August 1959 – CERN Courier No. 1

‘It is a pleasure to introduce our long expected internal bulletin,’ wrote Director-General Cornelis Jan Bakker, ‘I hope it will benefit not only from your attention but also from the many suggestions which will certainly arise in CERN's fertile minds.’


The first CERN Courier featured visiting VIPs, a forthcoming trip to Russia, feedback on the 13th CERN Council Session and a round-up of news at CERN and abroad (Other Peoples' Atoms). Behind the scenes, an introductory report from the editor discussed the objectives and format of the proposed journal, and also how to finance it. Disagreement about whether it would be ethically acceptable to include advertisements rumbled on for quite some time.

This month 59 years ago…

July 1958 – 8th Annual International Conference on High Energy Physics

The 8th Annual International Conference on High Energy Physics – known as the Rochester Conference, from the name of its first venue – was held at the Physics Institute of the University of Geneva. The format for this meeting, which was also the 2nd CERN Conference on High Energy Nuclear Physics, differed slightly from previous years. To maximise use of time, rapporteurs were chosen summarise the developments in their field. You can read the proceedings here or look at some of the deliberations of the planning committee here.


Even if rapporteurs helped make the content clearer for participants, CERN’s Public Information Office pointed out that it ‘will probably be too hard to digest for the average reporter and reader, even if cleverly "popularized". Thus the main stress should be placed on personalities and the spirit of international cooperation.’ (See memo.) There were plenty of high profile physicists to choose from, including Nobel Prize winner Wolfgang Pauli; a rare recording of him speaking at the conference is online here.   

This month 57 years ago…

June 1960 - CERN commemorates Wolfgang Pauli

CERN has the privilege of housing the scientific archive of 1945 Nobel-prizewinning physicist Wolfgang Pauli. This small but historically valuable collection was donated by Pauli’s widow who, with the help of friends, tracked down originals or copies of his numerous letters. This correspondence, with Bohr, Heisenberg, Einstein and others, provides an invaluable resource on the development of 20th century science.

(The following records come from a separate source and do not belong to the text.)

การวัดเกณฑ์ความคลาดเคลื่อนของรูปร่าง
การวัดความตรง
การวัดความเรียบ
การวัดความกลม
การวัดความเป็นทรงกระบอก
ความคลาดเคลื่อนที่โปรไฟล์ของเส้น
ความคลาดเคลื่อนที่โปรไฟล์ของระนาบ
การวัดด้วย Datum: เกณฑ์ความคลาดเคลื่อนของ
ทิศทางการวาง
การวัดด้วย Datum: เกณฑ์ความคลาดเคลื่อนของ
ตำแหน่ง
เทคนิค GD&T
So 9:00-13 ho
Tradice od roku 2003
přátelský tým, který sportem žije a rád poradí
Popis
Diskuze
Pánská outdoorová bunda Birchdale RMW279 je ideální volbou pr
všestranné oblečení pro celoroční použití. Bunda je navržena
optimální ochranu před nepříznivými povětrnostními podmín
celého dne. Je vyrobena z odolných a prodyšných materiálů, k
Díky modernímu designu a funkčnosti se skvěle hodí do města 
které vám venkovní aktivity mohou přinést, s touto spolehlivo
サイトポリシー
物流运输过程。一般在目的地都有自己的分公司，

Franca Pauli can be seen here with two of CERN’s founding fathers, Francis Perrin and François de Rose, at the inauguration of CERN’s Pauli Memorial Room (Salle Pauli) on 14 June 1960 (press release, in French). The Archive also includes photographs, manuscripts, notes, and a rare audio recording of Pauli lecturing in 1958. Many items have been digitized and are available online; more information is available here.

This month 40 years ago…

May 1977 – Inaugurating the Super Proton Synchrotron

On 7 may 1977 Europe inaugurated the world’s largest accelerator – the Super Proton Synchrotron; you can read all about it in the CERN Courier.

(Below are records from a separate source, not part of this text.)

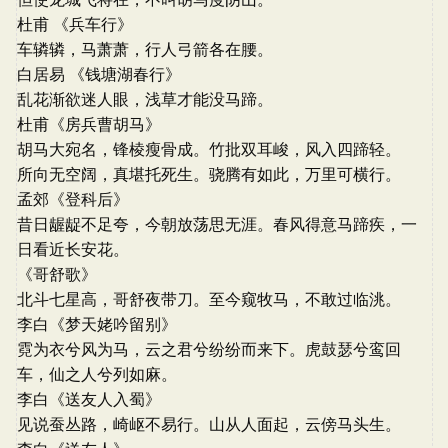
杜甫 《兵车行》
车辚辚，马萧萧，行人弓箭各在腰。
白居易 《钱塘湖春行》
乱花渐欲迷人眼，浅草才能没马蹄。
杜甫《房兵曹胡马》
胡马大宛名，锋棱瘦骨成。竹批双耳峻，风入四蹄轻。
所向无空阔，真堪托死生。骁腾有如此，万里可横行。
孟郊《登科后》
昔日龌龊不足夸，今朝放荡思无涯。春风得意马蹄疾，一
日看近长安花。
《哥舒歌》
北斗七星高，哥舒夜带刀。至今窥牧马，不敢过临洮。
李白《梦天姥吟留别》
霓为衣兮风为马，云之君兮纷纷而来下。虎鼓瑟兮鸾回
车，仙之人兮列如麻。
李白《送友人入蜀》
见说蚕丛路，崎岖不易行。山从人面起，云傍马头生。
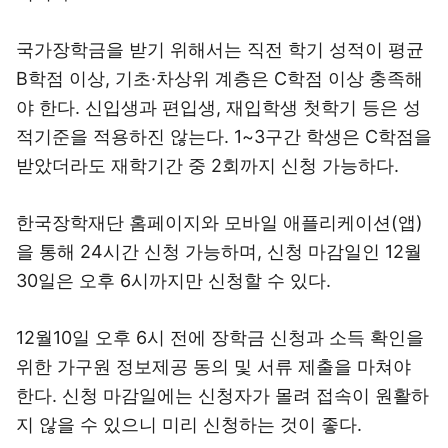
국가장학금을 받기 위해서는 직전 학기 성적이 평균
B학점 이상, 기초·차상위 계층은 C학점 이상 충족해
야 한다. 신입생과 편입생, 재입학생 첫학기 등은 성
적기준을 적용하진 않는다. 1~3구간 학생은 C학점을
받았더라도 재학기간 중 2회까지 신청 가능하다.
한국장학재단 홈페이지와 모바일 애플리케이션(앱)
을 통해 24시간 신청 가능하며, 신청 마감일인 12월
30일은 오후 6시까지만 신청할 수 있다.
12월10일 오후 6시 전에 장학금 신청과 소득 확인을
위한 가구원 정보제공 동의 및 서류 제출을 마쳐야
한다. 신청 마감일에는 신청자가 몰려 접속이 원활하
지 않을 수 있으니 미리 신청하는 것이 좋다.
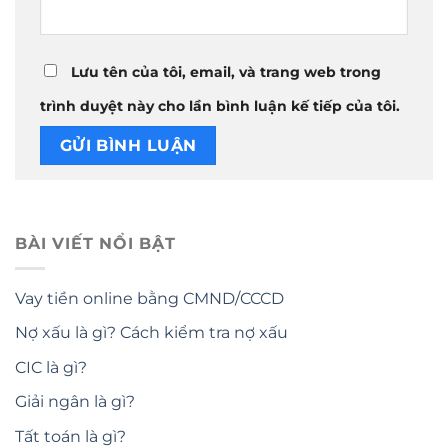
Lưu tên của tôi, email, và trang web trong
trình duyệt này cho lần bình luận kế tiếp của tôi.
BÀI VIẾT NỔI BẬT
Vay tiền online bằng CMND/CCCD
Nợ xấu là gì? Cách kiểm tra nợ xấu
CIC là gì?
Giải ngân là gì?
Tất toán là gì?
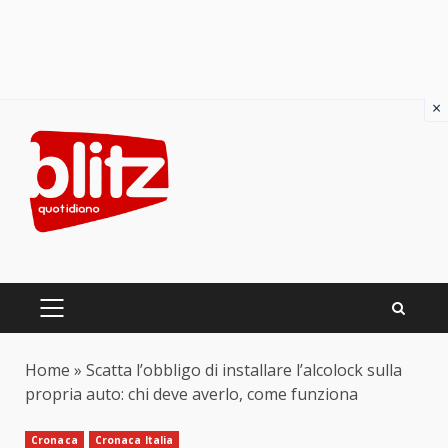
×
Skip
to
content
PRIMARY
MENU
Home
»
Scatta l’obbligo di installare l’alcolock sulla
propria auto: chi deve averlo, come funziona
Cronaca
Cronaca Italia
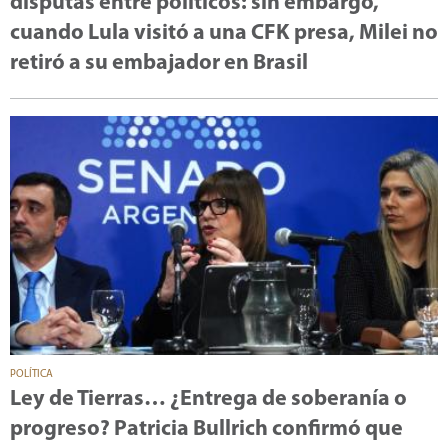
disputas entre políticos: sin embargo,
cuando Lula visitó a una CFK presa, Milei no
retiró a su embajador en Brasil
POLÍTICA
Ley de Tierras… ¿Entrega de soberanía o
progreso? Patricia Bullrich confirmó que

But what was happening behind the scenes? Did you know that organising secretary, Miss Steel, set up a massive card index to keep track of the guests, entering all the details on 6,000 colour-coded cards? She also insisted on sending reply cards to the VIPs, even though treating them like ordinary mortals was considered infra dig; she said the higher you go in a hierarchy, the less legible signatures become, and she wanted to know who the replies came from. Logistics were further complicated by differing conceptions between the different countries as to what constituted an “official delegate”. Her unofficial report makes interesting reading too.